Start of Block
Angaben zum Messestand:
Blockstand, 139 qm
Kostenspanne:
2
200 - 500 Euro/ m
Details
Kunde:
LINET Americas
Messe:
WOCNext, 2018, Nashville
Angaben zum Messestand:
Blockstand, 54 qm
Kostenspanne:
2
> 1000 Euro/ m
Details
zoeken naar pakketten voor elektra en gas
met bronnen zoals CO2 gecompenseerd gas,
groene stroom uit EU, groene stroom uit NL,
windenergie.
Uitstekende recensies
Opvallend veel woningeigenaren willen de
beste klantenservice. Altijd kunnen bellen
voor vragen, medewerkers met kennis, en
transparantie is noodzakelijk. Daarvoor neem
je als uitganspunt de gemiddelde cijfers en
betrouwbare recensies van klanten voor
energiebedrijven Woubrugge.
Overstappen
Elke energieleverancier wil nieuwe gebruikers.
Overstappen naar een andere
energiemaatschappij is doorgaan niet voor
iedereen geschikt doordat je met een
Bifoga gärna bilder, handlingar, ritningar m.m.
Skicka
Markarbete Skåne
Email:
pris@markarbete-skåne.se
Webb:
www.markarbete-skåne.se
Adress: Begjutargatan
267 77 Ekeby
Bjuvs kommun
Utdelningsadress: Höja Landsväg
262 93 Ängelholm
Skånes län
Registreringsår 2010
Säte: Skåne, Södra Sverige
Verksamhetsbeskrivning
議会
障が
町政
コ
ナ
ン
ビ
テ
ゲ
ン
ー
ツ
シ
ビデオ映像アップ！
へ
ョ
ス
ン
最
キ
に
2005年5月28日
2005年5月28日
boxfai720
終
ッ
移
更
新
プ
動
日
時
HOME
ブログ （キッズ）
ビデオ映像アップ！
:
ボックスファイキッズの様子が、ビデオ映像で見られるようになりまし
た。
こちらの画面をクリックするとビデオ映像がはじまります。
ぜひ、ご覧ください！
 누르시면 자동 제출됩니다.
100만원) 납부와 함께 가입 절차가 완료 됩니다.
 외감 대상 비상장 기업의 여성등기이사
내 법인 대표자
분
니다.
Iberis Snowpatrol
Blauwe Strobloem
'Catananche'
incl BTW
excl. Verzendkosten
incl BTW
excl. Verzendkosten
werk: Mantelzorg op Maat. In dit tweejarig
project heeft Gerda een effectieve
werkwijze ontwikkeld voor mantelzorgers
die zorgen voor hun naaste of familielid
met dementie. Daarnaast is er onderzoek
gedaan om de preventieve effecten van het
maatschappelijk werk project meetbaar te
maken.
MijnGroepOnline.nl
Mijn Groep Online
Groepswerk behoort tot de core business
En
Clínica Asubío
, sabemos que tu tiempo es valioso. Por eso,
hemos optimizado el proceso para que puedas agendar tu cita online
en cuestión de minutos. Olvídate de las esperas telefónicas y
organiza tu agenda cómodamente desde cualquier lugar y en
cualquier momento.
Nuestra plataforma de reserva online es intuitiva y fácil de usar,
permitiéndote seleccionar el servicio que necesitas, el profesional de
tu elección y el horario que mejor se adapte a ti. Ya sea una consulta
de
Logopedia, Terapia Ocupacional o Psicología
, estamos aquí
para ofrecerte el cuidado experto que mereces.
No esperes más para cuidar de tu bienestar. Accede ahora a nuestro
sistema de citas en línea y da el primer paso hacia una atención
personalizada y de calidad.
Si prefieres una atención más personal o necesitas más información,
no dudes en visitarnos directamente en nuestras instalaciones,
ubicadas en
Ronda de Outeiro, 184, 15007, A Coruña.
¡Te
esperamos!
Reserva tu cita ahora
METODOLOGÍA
End of Block
-- Task to complete --
Give the listing again in its entirety, exactly as written.

-- Solution --
Angaben zum Messestand:
Blockstand, 139 qm
Kostenspanne:
2
200 - 500 Euro/ m
Details
Kunde:
LINET Americas
Messe:
WOCNext, 2018, Nashville
Angaben zum Messestand:
Blockstand, 54 qm
Kostenspanne:
2
> 1000 Euro/ m
Details
zoeken naar pakketten voor elektra en gas
met bronnen zoals CO2 gecompenseerd gas,
groene stroom uit EU, groene stroom uit NL,
windenergie.
Uitstekende recensies
Opvallend veel woningeigenaren willen de
beste klantenservice. Altijd kunnen bellen
voor vragen, medewerkers met kennis, en
transparantie is noodzakelijk. Daarvoor neem
je als uitganspunt de gemiddelde cijfers en
betrouwbare recensies van klanten voor
energiebedrijven Woubrugge.
Overstappen
Elke energieleverancier wil nieuwe gebruikers.
Overstappen naar een andere
energiemaatschappij is doorgaan niet voor
iedereen geschikt doordat je met een
Bifoga gärna bilder, handlingar, ritningar m.m.
Skicka
Markarbete Skåne
Email:
pris@markarbete-skåne.se
Webb:
www.markarbete-skåne.se
Adress: Begjutargatan
267 77 Ekeby
Bjuvs kommun
Utdelningsadress: Höja Landsväg
262 93 Ängelholm
Skånes län
Registreringsår 2010
Säte: Skåne, Södra Sverige
Verksamhetsbeskrivning
議会
障が
町政
コ
ナ
ン
ビ
テ
ゲ
ン
ー
ツ
シ
ビデオ映像アップ！
へ
ョ
ス
ン
最
キ
に
2005年5月28日
2005年5月28日
boxfai720
終
ッ
移
更
新
プ
動
日
時
HOME
ブログ （キッズ）
ビデオ映像アップ！
:
ボックスファイキッズの様子が、ビデオ映像で見られるようになりまし
た。
こちらの画面をクリックするとビデオ映像がはじまります。
ぜひ、ご覧ください！
 누르시면 자동 제출됩니다.
100만원) 납부와 함께 가입 절차가 완료 됩니다.
 외감 대상 비상장 기업의 여성등기이사
내 법인 대표자
분
니다.
Iberis Snowpatrol
Blauwe Strobloem
'Catananche'
incl BTW
excl. Verzendkosten
incl BTW
excl. Verzendkosten
werk: Mantelzorg op Maat. In dit tweejarig
project heeft Gerda een effectieve
werkwijze ontwikkeld voor mantelzorgers
die zorgen voor hun naaste of familielid
met dementie. Daarnaast is er onderzoek
gedaan om de preventieve effecten van het
maatschappelijk werk project meetbaar te
maken.
MijnGroepOnline.nl
Mijn Groep Online
Groepswerk behoort tot de core business
En
Clínica Asubío
, sabemos que tu tiempo es valioso. Por eso,
hemos optimizado el proceso para que puedas agendar tu cita online
en cuestión de minutos. Olvídate de las esperas telefónicas y
organiza tu agenda cómodamente desde cualquier lugar y en
cualquier momento.
Nuestra plataforma de reserva online es intuitiva y fácil de usar,
permitiéndote seleccionar el servicio que necesitas, el profesional de
tu elección y el horario que mejor se adapte a ti. Ya sea una consulta
de
Logopedia, Terapia Ocupacional o Psicología
, estamos aquí
para ofrecerte el cuidado experto que mereces.
No esperes más para cuidar de tu bienestar. Accede ahora a nuestro
sistema de citas en línea y da el primer paso hacia una atención
personalizada y de calidad.
Si prefieres una atención más personal o necesitas más información,
no dudes en visitarnos directamente en nuestras instalaciones,
ubicadas en
Ronda de Outeiro, 184, 15007, A Coruña.
¡Te
esperamos!
Reserva tu cita ahora
METODOLOGÍA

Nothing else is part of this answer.